• **WORK TO BE COMPLETED**:
Pictures excluded, copy every record that follows exactly as it appears.

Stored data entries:
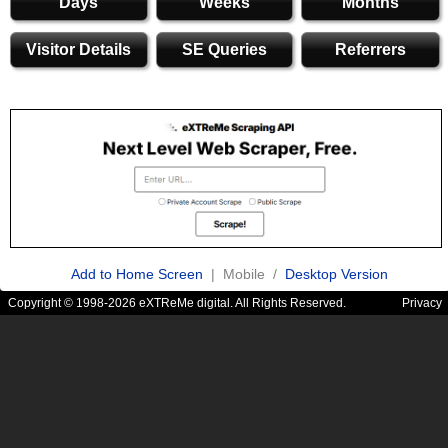
Days
Weeks
Months
Visitor Details
SE Queries
Referrers
Add to Home Screen
| Mobile /
Desktop Version
Copyright © 1998-2026 eXTReMe digital. All Rights Reserved.
Privacy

• **RESPONSE TO THE TASK**:
Days
Weeks
Months
Visitor Details
SE Queries
Referrers
Add to Home Screen
| Mobile /
Desktop Version
Copyright © 1998-2026 eXTReMe digital. All Rights Reserved.
Privacy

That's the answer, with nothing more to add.